Durante siglos, las calles fueron el escenario natural de la vida urbana. Se caminaba, se comerciaba, los niños jugaban y la gente se encontraba en plazas y avenidas sin preocuparse por el tráfico. Sin embargo, con la llegada del coche, este equilibrio se rompió. En pocas décadas, el automóvil pasó de ser un lujo a convertirse en el protagonista absoluto de nuestras ciudades, desplazando a quienes antes eran sus principales habitantes: las personas.

El crecimiento del parque automovilístico llevó a una transformación radical del espacio público. El coche privado, a menudo con un único ocupante, se comió el espacio en el que podían moverse libremente más de una docena de personas. Donde antes había plazas, aceras anchas y calles compartidas, se construyeron calzadas, aparcamientos y grandes avenidas pensadas para la circulación rápida de vehículos. La prioridad del diseño urbano dejó de ser la convivencia para centrarse en la eficiencia y fluidez del tráfico. Los espacios peatonales fueron reducidos poco a poco, relegando a los viandantes a aceras angostas y pasos de cebra contados.

Este cambio fue físico pero también cultural.

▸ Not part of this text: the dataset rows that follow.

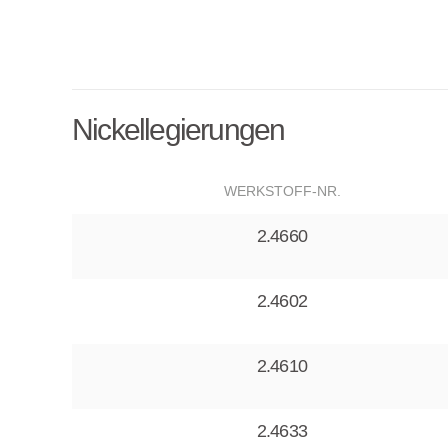
Nickellegierungen
WERKSTOFF-NR.
2.4660
2.4602
2.4610
2.4633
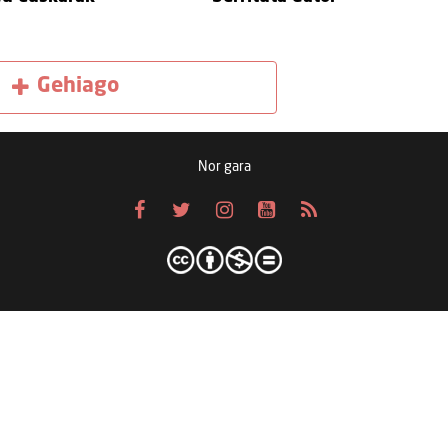
Gehiago
Nor gara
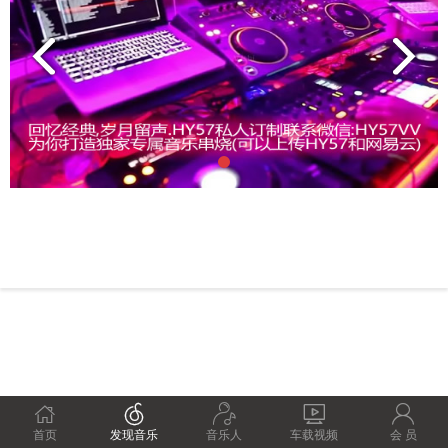





首页
发现音乐
音乐人
车载视频
会 员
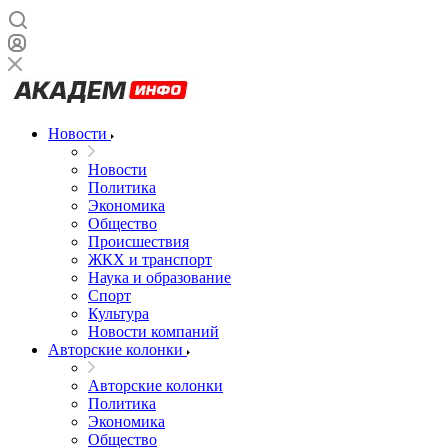
Новости
Новости
Политика
Экономика
Общество
Происшествия
ЖКХ и транспорт
Наука и образование
Спорт
Культура
Новости компаний
Авторские колонки
Авторские колонки
Политика
Экономика
Общество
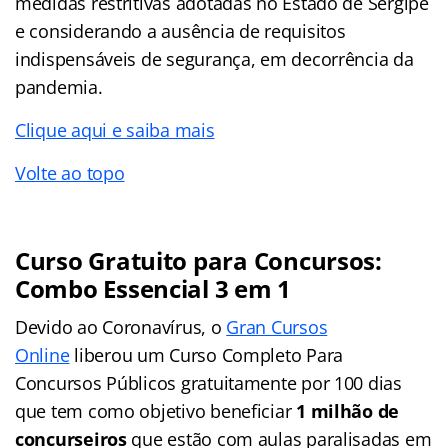
medidas restritivas adotadas no Estado de Sergipe
e considerando a ausência de requisitos
indispensáveis de segurança, em decorrência da
pandemia.
Clique aqui e saiba mais
Volte ao topo
Curso Gratuito para Concursos:
Combo Essencial 3 em 1
Devido ao Coronavírus, o
Gran Cursos
Online
liberou um Curso Completo Para
Concursos Públicos gratuitamente por 100 dias
que tem como objetivo beneficiar
1 milhão de
concurseiros
que estão com aulas paralisadas em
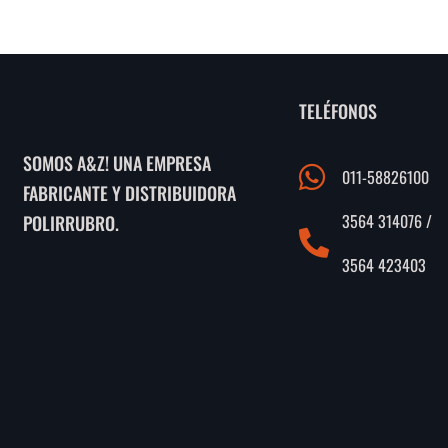
TELÉFONOS
SOMOS A&Z! UNA EMPRESA
011-58826100
FABRICANTE Y DISTRIBUIDORA
3564 314076 /
POLIRRUBRO.
3564 423403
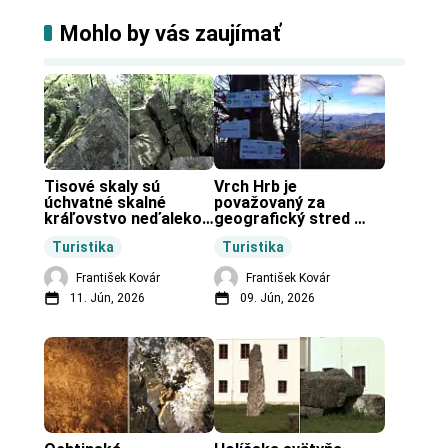
Mohlo by vás zaujímať
Tisové skaly sú 
Vrch Hrb je 
úchvatné skalné 
považovaný za 
kráľovstvo neďaleko 
geografický stred 
Zochovej chaty.
Slovenska.
Turistika
Turistika
František Kovár
František Kovár
11. Jún, 2026
09. Jún, 2026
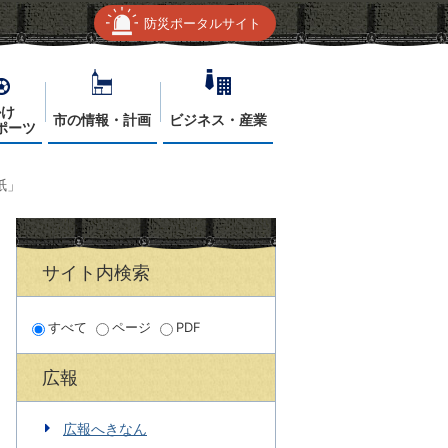
防災ポータルサイト
かけ
市の情報・計画
ビジネス・産業
ポーツ
紙」
サイト内検索
すべて
ページ
PDF
広報
広報へきなん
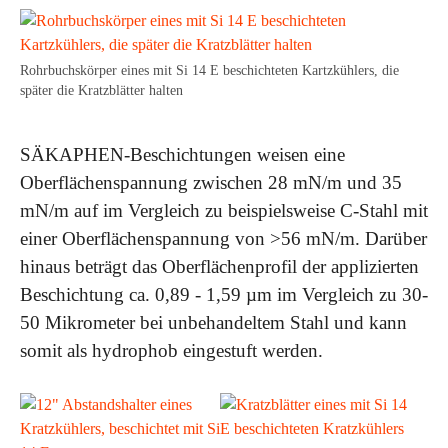
Rohrbuchskörper eines mit Si 14 E beschichteten Kartzkühlers, die
später die Kratzblätter halten
SÄKAPHEN-Beschichtungen weisen eine
Oberflächenspannung zwischen 28 mN/m und 35
mN/m auf im Vergleich zu beispielsweise C-Stahl mit
einer Oberflächenspannung von >56 mN/m. Darüber
hinaus beträgt das Oberflächenprofil der applizierten
Beschichtung ca. 0,89 - 1,59 µm im Vergleich zu 30-
50 Mikrometer bei unbehandeltem Stahl und kann
somit als hydrophob eingestuft werden.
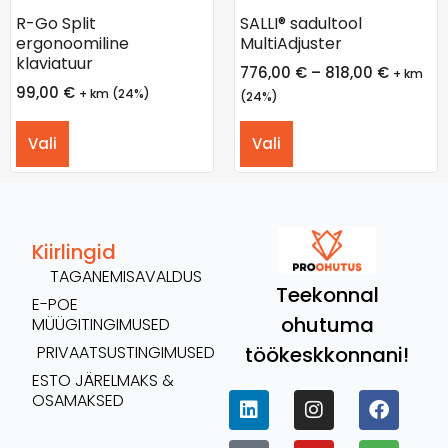
R-Go Split
SALLI® sadultool
ergonoomiline
MultiAdjuster
klaviatuur
776,00
€
–
818,00
€
+ km
99,00
€
+ km (24%)
(24%)
Vali
Vali
Kiirlingid
TAGANEMISAVALDUS
Teekonnal
E-POE
ohutuma
MÜÜGITINGIMUSED
töökeskkonnani!
PRIVAATSUSTINGIMUSED
ESTO JÄRELMAKS &
OSAMAKSED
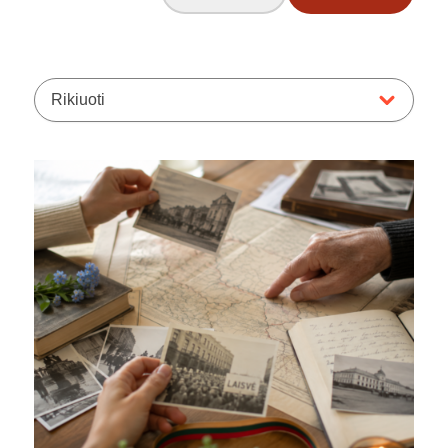
Rikiuoti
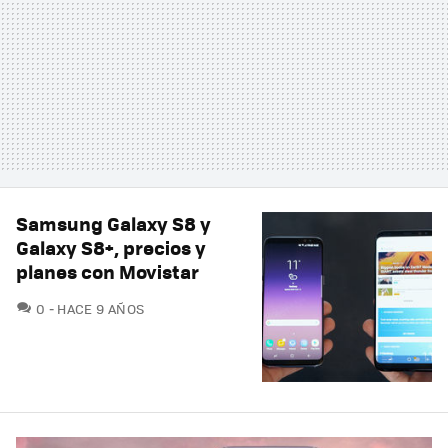
Samsung Galaxy S8 y
Galaxy S8+, precios y
planes con Movistar
COMENTARIOS
0
HACE 9 AÑOS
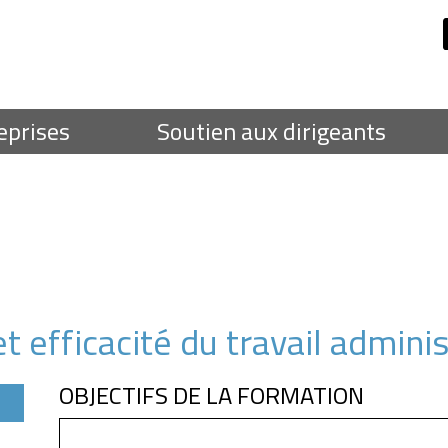
eprises
Soutien aux dirigeants
 efficacité du travail adminis
OBJECTIFS DE LA FORMATION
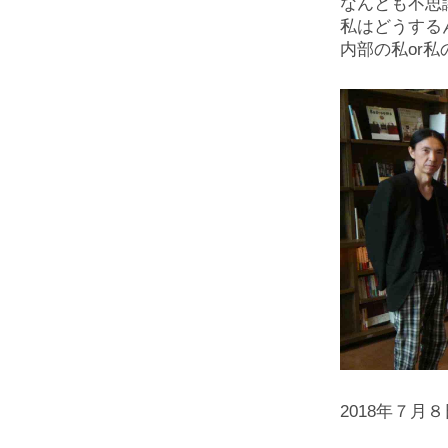
なんとも不思
私はどうす
内部の私or
2018年７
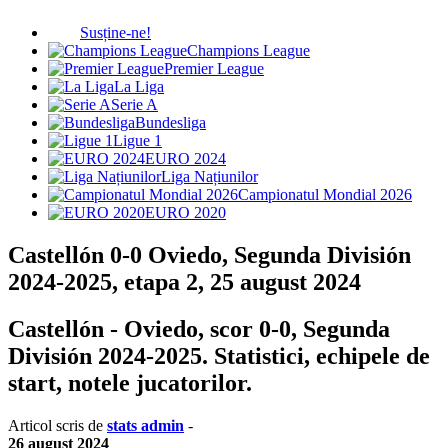
Susține-ne!
Champions League
Premier League
La Liga
Serie A
Bundesliga
Ligue 1
EURO 2024
Liga Națiunilor
Campionatul Mondial 2026
EURO 2020
Castellón 0-0 Oviedo, Segunda División
2024-2025, etapa 2, 25 august 2024
Castellón - Oviedo, scor 0-0, Segunda
División 2024-2025. Statistici, echipele de
start, notele jucatorilor.
Articol scris de
stats admin
-
26 august 2024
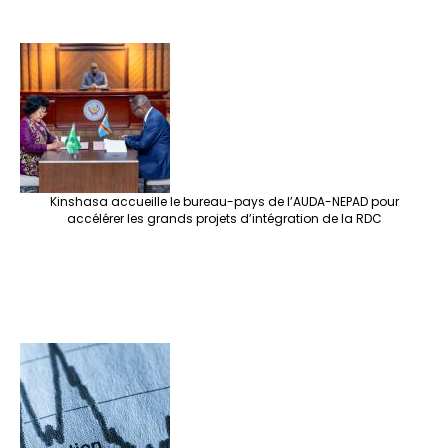
Kinshasa accueille le bureau-pays de l’AUDA-NEPAD pour
accélérer les grands projets d’intégration de la RDC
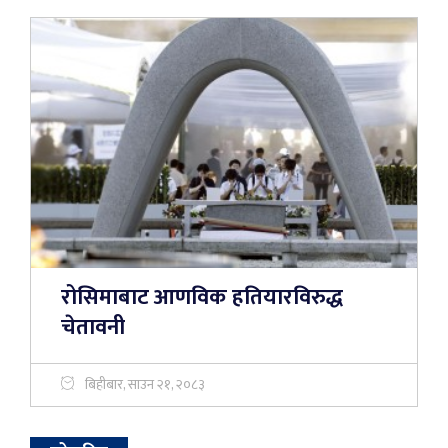
रोसिमाबाट आणविक हतियारविरुद्ध
चेतावनी
बिहीबार, साउन २१, २०८३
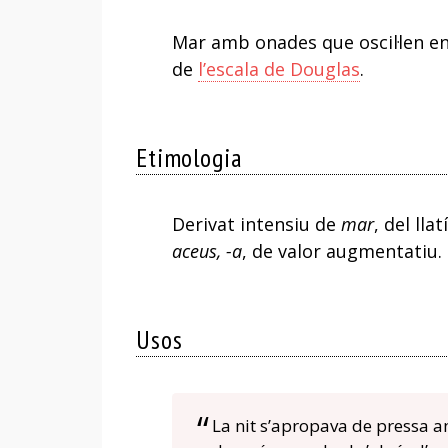
Mar amb onades que oscil·len ent
de
l’escala de Douglas
.
Etimologia
Derivat intensiu de
mar
, del llat
aceus, -a
, de valor augmentatiu.
Usos
La nit s’apropava de pressa 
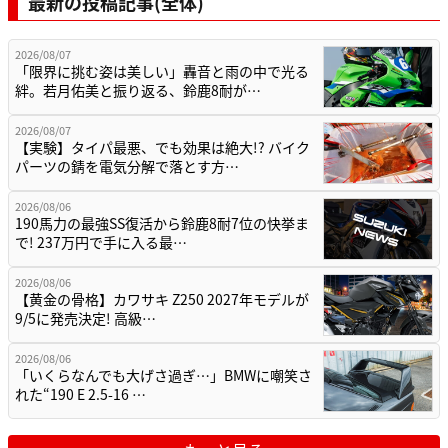
最新の投稿記事(全体)
2026/08/07
「限界に挑む姿は美しい」轟音と雨の中で光る
絆。若月佑美と振り返る、鈴鹿8耐が…
2026/08/07
【実験】タイパ最悪、でも効果は絶大!? バイク
パーツの錆を電気分解で落とす方…
2026/08/06
190馬力の最強SS復活から鈴鹿8耐7位の快挙ま
で! 237万円で手に入る最…
2026/08/06
【黄金の骨格】カワサキ Z250 2027年モデルが
9/5に発売決定! 高級…
2026/08/06
「いくらなんでも大げさ過ぎ…」BMWに嘲笑さ
れた“190 E 2.5-16 …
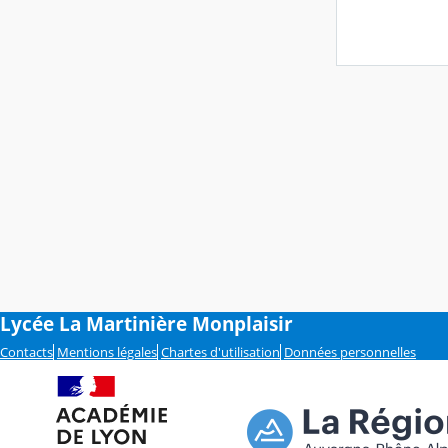
Lycée La Martinière Monplaisir
Contacts
Mentions légales
Chartes d'utilisation
Données personnelles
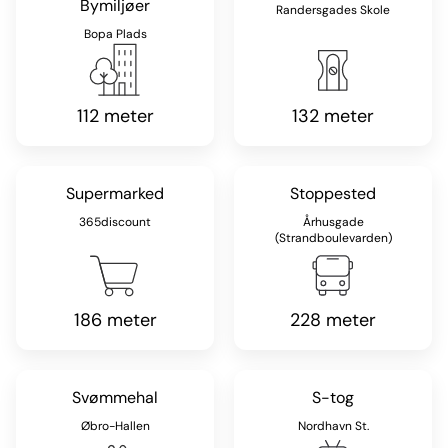
Bymiljøer
Randersgades Skole
Bopa Plads
112 meter
132 meter
Supermarked
Stoppested
365discount
Århusgade
(Strandboulevarden)
186 meter
228 meter
Svømmehal
S-tog
Øbro-Hallen
Nordhavn St.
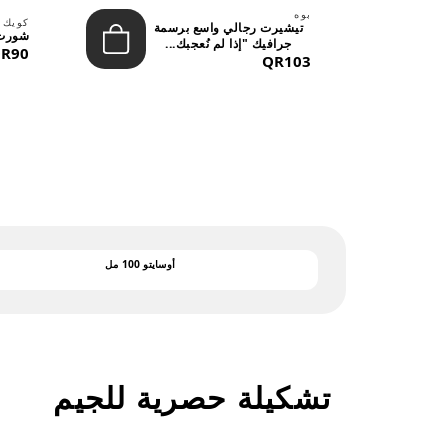
بوه
لينة
كويك 
تيشيرت رجالي واسع برسمة
شورت 
جرافيك "إذا لم نُعجبك...
R90
QR103
أوسايتو 100 مل
تشكيلة حصرية للجيم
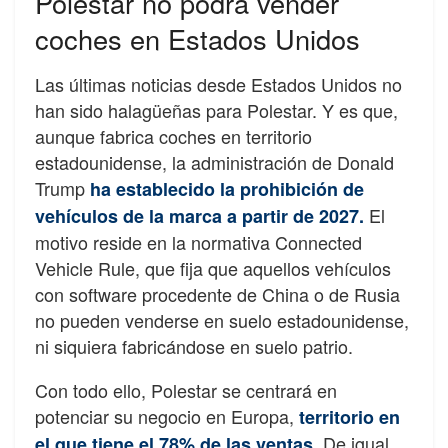
Polestar no podrá vender
coches en Estados Unidos
Las últimas noticias desde Estados Unidos no
han sido halagüeñas para Polestar. Y es que,
aunque fabrica coches en territorio
estadounidense, la administración de Donald
Trump
ha establecido la prohibición de
El
vehículos de la marca a partir de 2027.
motivo reside en la normativa Connected
Vehicle Rule, que fija que aquellos vehículos
con software procedente de China o de Rusia
no pueden venderse en suelo estadounidense,
ni siquiera fabricándose en suelo patrio.
Con todo ello, Polestar se centrará en
potenciar su negocio en Europa,
territorio en
De igual
el que tiene el 78% de las ventas.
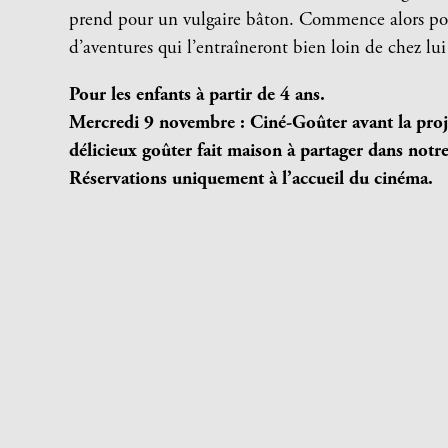
prend pour un vulgaire bâton. Commence alors po
d’aventures qui l’entraîneront bien loin de chez l
Pour les enfants à partir de 4 ans.
Mercredi 9 novembre : Ciné-Goûter avant la proj
délicieux goûter fait maison à partager dans notre 
Réservations uniquement à l’accueil du cinéma.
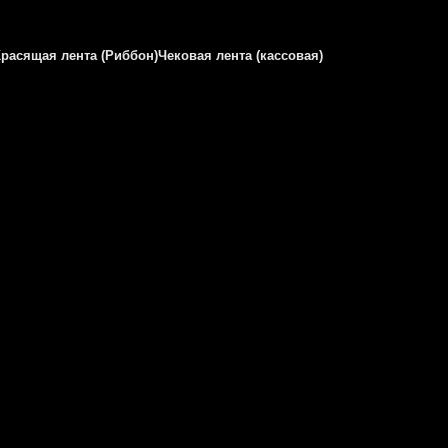
Красящая лента (Риббон)
Чековая лента (кассовая)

A medida que el coche se adueñaba de las calles, los peatones comenzaron a ser vistos como un obstáculo. Se multiplicaron las normas para restringir su circulación: semáforos que limitan su tiempo de cruce, vallas que impiden el paso fuera de las zonas marcadas y multas para quienes osen cruzar por lugares «no autorizados». Se llegó a culpabilizar al peatón de los atropellos, como si andar por la calzada fuera una imprudencia y no una consecuencia del diseño urbano centrado en el vehículo.

Sabemos que, en la gran mayoría de nuestros barrios y pueblos, más del 70% del espacio público está destinado a coches, ya sea para la circulación o el aparcamiento. Mientras tanto, los peatones, nos hacinamos en aceras cada vez más estrechas, esquivando terrazas, mobiliario urbano y patinetes. Esta distribución desigual no solo limita la movilidad, sino que afecta a la seguridad y la calidad de vida de los ciudadanos.

A pesar de todo, los desplazamientos a pie siguen siendo mayoritarios e imprescindibles en nuestra vida diaria. Es por ello que deberíamos preguntarnos si queremos seguir cediendo nuestras ciudades al coche o empezar a reclamar un espacio más humano y saludable.

Las experiencias de cambio en otras ciudades solo han tenido efectos positivos. Cada vez que se peatonaliza una calle, nadie quiere volver a lo anterior. Pero recuperar la ciudad para las personas no significa eliminar completamente el coche, sino repensar el espacio público para que todos puedan disfrutarlo de manera segura y equitativa.

Eso sí, respetando la prioridad de los que caminan o van en bici.